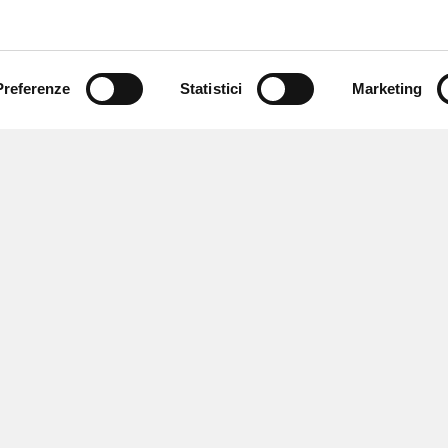
Preferenze
Statistici
Marketing
 ricevere notizie,
e speciali.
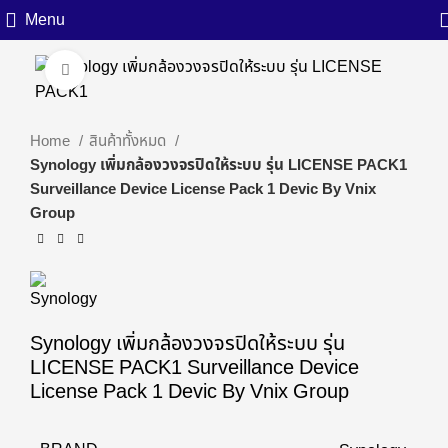
Menu
Click to enlarge
Home
สินค้าทั้งหมด
Synology เพิ่มกล้องวงจรปิดให้ระบบ รุ่น LICENSE PACK1
Surveillance Device License Pack 1 Devic By Vnix
Group
Synology เพิ่มกล้องวงจรปิดให้ระบบ รุ่น
LICENSE PACK1 Surveillance Device
License Pack 1 Devic By Vnix Group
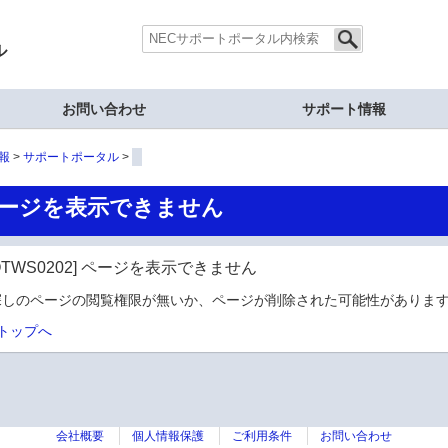
ル
お問い合わせ
サポート情報
報
サポートポータル
ージを表示できません
OTWS0202] ページを表示できません
探しのページの閲覧権限が無いか、ページが削除された可能性があります
トップへ
会社概要
個人情報保護
ご利用条件
お問い合わせ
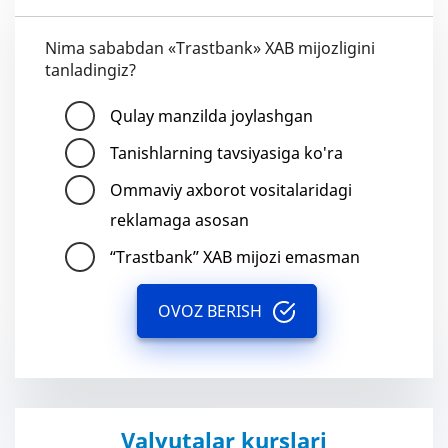
Nima sababdan «Trastbank» XAB mijozligini
tanladingiz?
Qulay manzilda joylashgan
Tanishlarning tavsiyasiga ko'ra
Ommaviy axborot vositalaridagi
reklamaga asosan
“Trastbank” XAB mijozi emasman
OVOZ BERISH
Valyutalar kurslari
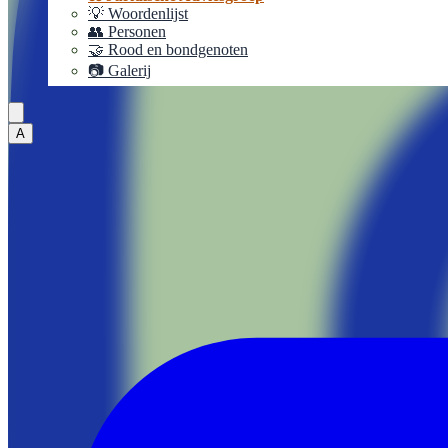
💡 Woordenlijst
👥 Personen
🤝 Rood en bondgenoten
📷 Galerij
A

### Task to carry out
Skip every picture and retype only the lines from the line with "Surveillance Device License" through the last line of the listing, both ends included, exactly as they appear.

### Task response
Surveillance Device License Pack 1 Devic By Vnix
Group
Synology เพิ่มกล้องวงจรปิดให้ระบบ รุ่น
LICENSE PACK1 Surveillance Device
License Pack 1 Devic By Vnix Group
ル
お問い合わせ
サポート情報
報
サポートポータル
ージを表示できません
OTWS0202] ページを表示できません
探しのページの閲覧権限が無いか、ページが削除された可能性があります
トップへ
会社概要
個人情報保護
ご利用条件
お問い合わせ
Nima sababdan «Trastbank» XAB mijozligini
tanladingiz?
Qulay manzilda joylashgan
Tanishlarning tavsiyasiga ko'ra
Ommaviy axborot vositalaridagi
reklamaga asosan
“Trastbank” XAB mijozi emasman
OVOZ BERISH
Valyutalar kurslari
💡 Woordenlijst
👥 Personen
🤝 Rood en bondgenoten
📷 Galerij
A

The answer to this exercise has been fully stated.